With blood streaming down their faces, men, some women and children, listened intently as a preacher known by his first name as Ahmad recounted the story of Imam Hussein, grandson of the Prophet Mohammad, who tradition holds was killed in 680 AD by the armies of the Caliph Yazid.

Millions of Shiite pilgrims flocked Sunday to Karbala, Iraq, where the revered imam is buried.

Prior to the march that began at 7 a.m., all eyes were turned to a stage set up in Nabatieh where performers reenacted Imam Hussein’s battle and his final hours.

The worshipers were keen to dispel any misinterpretation of the rituals, some of which include lacerations to the head.

“The media portrays us as criminals but we want to clarify that this mourning we do is for the love of the community,” said worshiper Khalil Hammoush while carrying his crying son who also had an incision to the head.

Shallow cuts to the forehead are often undergone as a sign of mourning for Imam Hussein.

Khodr Kamal, known in the city as “the cutter” and who has taken part in the annual ritual for over 30 years, said he took all the precautions to make sure the incisions he made didn’t lead to infections.

“I always use alcohol to clean the sword after each person and I am especially careful when it comes to young mourners,” he said.

“I am extremely gentle with the children,” he added.

Some women also lacerate themselves as part of the rituals.

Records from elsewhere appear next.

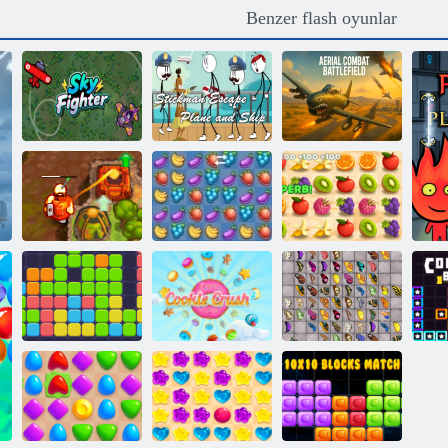
Benzer flash oyunlar
Çöp Adam
Hava
Gökyüzü
Kaçış- Uçak ve
Muharebesi
Savaşçısı
Gemi
Savaş Alanı
Lanetli Hazine 2
Fruit Crush
Sulu çizgi
Kurabiye ezmesi
Kelebek Kyodai
Onbir onbir
2
HD
R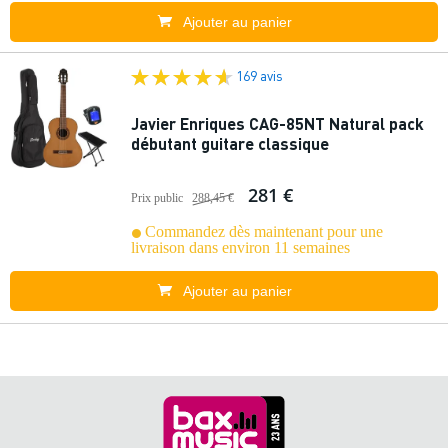
Ajouter au panier
169 avis
Javier Enriques CAG-85NT Natural pack
débutant guitare classique
281 €
Prix public
288,45 €
Commandez dès maintenant pour une
livraison dans environ 11 semaines
Ajouter au panier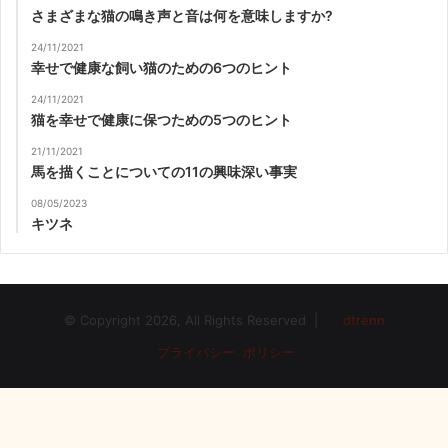
さまざまな猫の鳴き声と音は何を意味しますか?
24/11/2021
幸せで健康な飼い猫のための6つのヒント
24/11/2021
猫を幸せで健康に保つための5つのヒント
21/11/2021
馬を描くことについての11の興味深い事実
08/05/2023
キツネ
© Copyright 2026, All Rights Reserved |
dtrenn
プライバシー ポリシー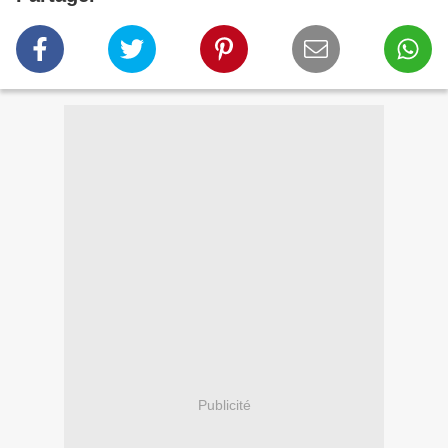
Publicité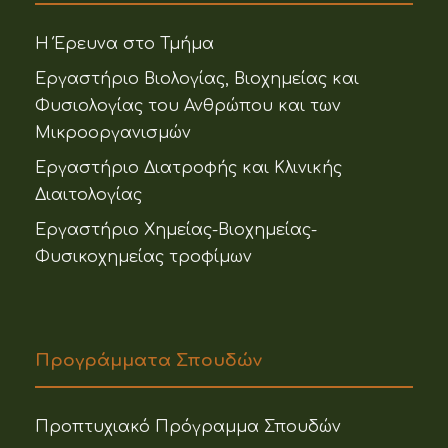
Η Έρευνα στο Τμήμα
Εργαστήριο Βιολογίας, Βιοχημείας και
Φυσιολογίας του Ανθρώπου και των
Μικροοργανισμών
Εργαστήριο Διατροφής και Κλινικής
Διαιτολογίας
Εργαστήριο Χημείας-Βιοχημείας-
Φυσικοχημείας τροφίμων
Προγράμματα Σπουδών
Προπτυχιακό Πρόγραμμα Σπουδών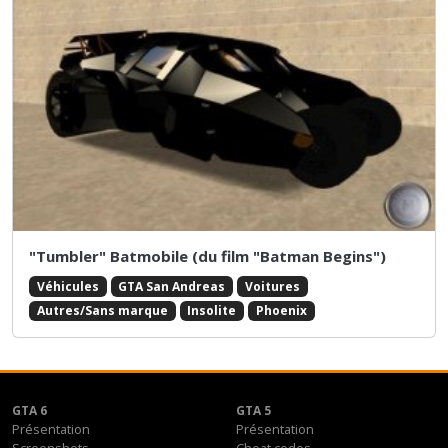
"Tumbler" Batmobile (du film "Batman Begins")
Véhicules
GTA San Andreas
Voitures
Autres/Sans marque
Insolite
Phoenix
GTA 6
GTA 5
Présentation
Présentation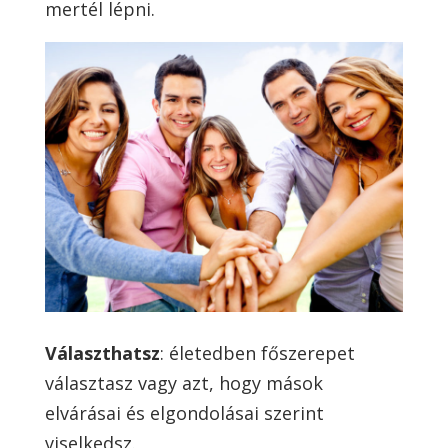
mertél lépni.
Választhatsz
: életedben főszerepet
választasz vagy azt, hogy mások
elvárásai és elgondolásai szerint
viselkedsz.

Seen as a religious duty by some, others in the city discourage the practice and urge that the event serve instead as an opportunity for blood donations, something that Hezbollah has encouraged over the years.

Among the crowds, members of the Hezbollah’s Health Committee dot back and forth to draw blood from volunteers for hospitals.

On the sidelines, some women distribute juices to bleeding men while medical staff keep a close eye out for any medical emergency.

Other similar marches took place Sunday in Beirut's southern suburbs as well as in Tyre and Bint Jbeil, south Lebanon, most of which were organized by Hezbollah.